PROMPT
Scan each line of the entries below for the word "Filton" and count the ones where it appears. The answer is that number alone.

LISTED RECORDS
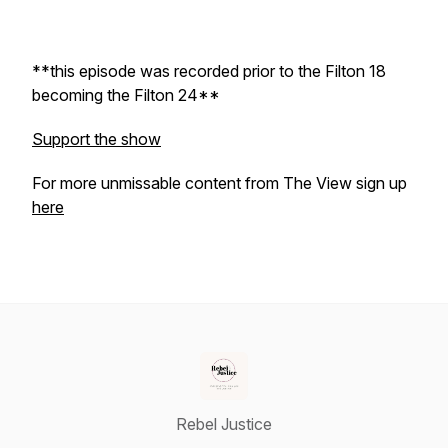
**this episode was recorded prior to the Filton 18
becoming the Filton 24**
Support the show
For more unmissable content from The View sign up
here
Rebel Justice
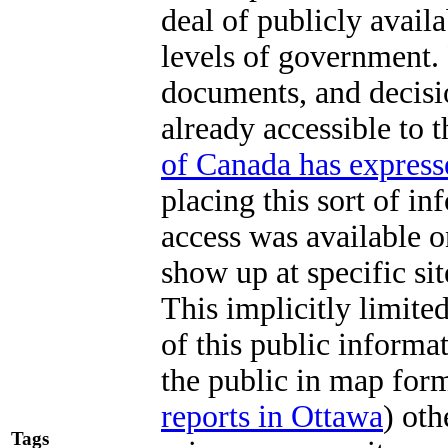
deal of publicly avail
levels of government.
documents, and decisio
already accessible to 
of Canada has express
placing this sort of in
access was available o
show up at specific sit
This implicitly limite
of this public informa
the public in map for
reports in Ottawa
) ot
Tags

TASK RESPONSE
2